Friday, January 08, 2016

Flint Water Protesters: Snyder Should Resign, Face Charges
Paul Egan
Detroit Free Press 8:34 p.m. EST
January 8, 2016

LANSING — About 200 people — many of them calling for  Gov. Rick Snyder to resign or face criminal charges over the lead contamination of Flint drinking water — chanted and hoisted signs Friday in a cold rain outside Flint City Hall.

Flint resident Sharon Owensby, a retired GM worker who attended the peaceful demonstration with her husband, James, said she believes Snyder had knowledge of a health risk to Flint residents long before the state acted to address it, and the governor needs to be held accountable.

"We haven't seen the worst yet, with these children coming up," Owensby said, referring to brain damage and other health effects that children can suffer as a result of lead poisoning.

"There's been a nice apology that's been way too late," said Lora Durham, a retired mathematics professor at Eastern Michigan University in Ypsilanti. Although Snyder has appointed a task force to determine how the drinking water contamination took place, "if he was in jail and we served him nothing but this water, he'd be looking into it a lot quicker."

Snyder, a Republican who began his second and final four-year term in 2015 and pushed for a controversial strengthening of Michigan's emergency manager law that was used to place Flint under the control of a state-appointed emergency manager at the time the contamination took place, has twice apologized for the state's role in the catastrophe but has urged people to await the results of ongoing investigations.

"It's disappointing that some groups would use such rhetoric and aren't instead focused on joining the collaborative effort to make sure all Flint residents have access to safe clean water," Snyder spokesman Dave Murray said Friday. "As Flint Mayor Karen Weaver said on Thursday, this is a partnership, and we're looking at how we all can move Flint forward."

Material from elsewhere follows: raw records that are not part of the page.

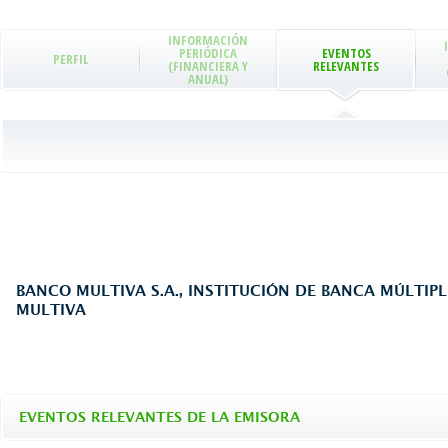
INFORMACIÓN
PERIÓDICA
EVENTOS
PERFIL
(FINANCIERA Y
RELEVANTES
ANUAL)
BANCO MULTIVA S.A., INSTITUCIÓN DE BANCA MÚLTIPL
MULTIVA
EVENTOS RELEVANTES DE LA EMISORA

The group We the People of Detroit trucked about 800 cases of water to the rally for distribution to those in need. More action, including federal help, is needed to address the "manmade disaster," said spokeswoman Monica Lewis-Patrick.

The demonstration was organized by several groups in Flint and Detroit, including Water You Fighting For, the Detroit Light Brigade and the People's Water Board.

Flint's drinking water became contaminated with lead in 2014 after its supply source was switched from Lake Huron water provided by what was then the Detroit Water and Sewerage Department to the more polluted and corrosive Flint River.

The cost-cutting move resulted in a spike in lead levels in children. A recent preliminary report from a task force appointed by Snyder placed most of the blame on the state Department of Environmental Quality and prompted the Dec. 29 resignation of DEQ Director Dan Wyant.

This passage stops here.